Assignment 2: Answer the questions below

  1. Speed is distance divided by airtime. Use the planes dataframe (included in the nycflights13-package) to find the fastest and slowest aircraft model measured by speed in average km/h. Your answer should be a tibble containing the fastest and slowest plane
# 1
flights |> 
  inner_join(planes, by=join_by(tailnum)) |> 
  mutate(speed_kmh = 1.609344 * distance / (air_time/60)) |> 
  summarise(avg_speed_kmh = mean(speed_kmh, na.rm=TRUE), .by=model) |> 
  filter(avg_speed_kmh %in% c(max(avg_speed_kmh), min(avg_speed_kmh)))
# A tibble: 2 × 2
  model       avg_speed_kmh
  <chr>               <dbl>
1 CL-600-2B19          501.
2 777-222              777.

Part 2: Survey data

For this homework you will practice your data wrangling skills using a survey data set that you can download here: data-ESS8NO.dta. The data comes from the European Social Survey, and is available at [europeansocialsurvey.org] in various formats. Further, the data from ESS contains many variables with abbreviated/encoded names. The file contains survey responses from Norway in 2016. To get you started with the assignment, you may use the commands below to read in the data set. You may need to install the package foreign first in order to use the read.dta function.

library(foreign)

df <- 
  read.dta("data-ESS8NO.dta") %>%
  transmute(
    party = prtvtbno, 
    age = agea, 
    religiosity = rlgdgr, 
    income_decile = hinctnta)

The variables of interest prtvtbno, agea, rlgdgr and hinctnta are defined in the attached documentation, together with more information on the actual questions. To keep it simple, we rename them to party, age, religiosity and income_decile.

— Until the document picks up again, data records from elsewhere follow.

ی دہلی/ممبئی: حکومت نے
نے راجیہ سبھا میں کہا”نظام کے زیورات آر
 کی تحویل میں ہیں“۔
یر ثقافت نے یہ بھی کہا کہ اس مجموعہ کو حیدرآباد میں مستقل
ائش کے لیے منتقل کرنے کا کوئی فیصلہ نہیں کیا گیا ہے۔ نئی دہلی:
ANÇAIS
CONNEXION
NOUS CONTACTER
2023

  1. Provide summary statistics of age of respondents split by the party the respondents voted for last election. Who has the oldest/youngest voters? Where is the standard deviation of voters age the largest? Do not report numbers for parties with less than 25 respondents.

  2. The variables religiosity, income_decile and party are encoded as factors (take a look at ?factor for en explanation). Further, they contain some non-responses such as “Don’t know”, “Refusal” and “No answer”. Find a method for filtering out all the non-responses. How many respondents did not provide an eligible response to each of the questions? How many answered both the party and income question?

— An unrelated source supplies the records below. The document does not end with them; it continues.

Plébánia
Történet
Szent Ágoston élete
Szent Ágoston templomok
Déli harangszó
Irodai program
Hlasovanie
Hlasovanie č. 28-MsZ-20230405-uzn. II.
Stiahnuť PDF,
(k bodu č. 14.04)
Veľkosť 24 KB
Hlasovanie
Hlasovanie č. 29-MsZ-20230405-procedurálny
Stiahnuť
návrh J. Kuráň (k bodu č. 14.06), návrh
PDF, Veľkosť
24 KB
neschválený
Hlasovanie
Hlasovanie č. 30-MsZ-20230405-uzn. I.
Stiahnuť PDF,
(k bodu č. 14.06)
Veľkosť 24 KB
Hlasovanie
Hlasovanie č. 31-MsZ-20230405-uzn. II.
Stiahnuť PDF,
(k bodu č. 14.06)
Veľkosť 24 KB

  3. Filter out all ineligible responses for both income and party. Calculate the average religiosity of each party. Provide your answer as a data frame with one row pr. party, sorted by average religiosity.

  4. (Slightly trickier!) For each party with more than 75 voters, calculate the ratio of the number of respondents in income deciles 9 and 10 over the number of respondents in income deciles 1 and 2. Which party has the highest high- to low-income voters?

For completeness: When working with survey data, we usually have to apply weights to ensure estimates are representative of the population. This is because a survey sample may be a non-random sample of the general population. The survey data set provides the weights. You don’t have to worry about weights in this assignment, but please store the link “survey data -> weights?!?” in your mind for future work.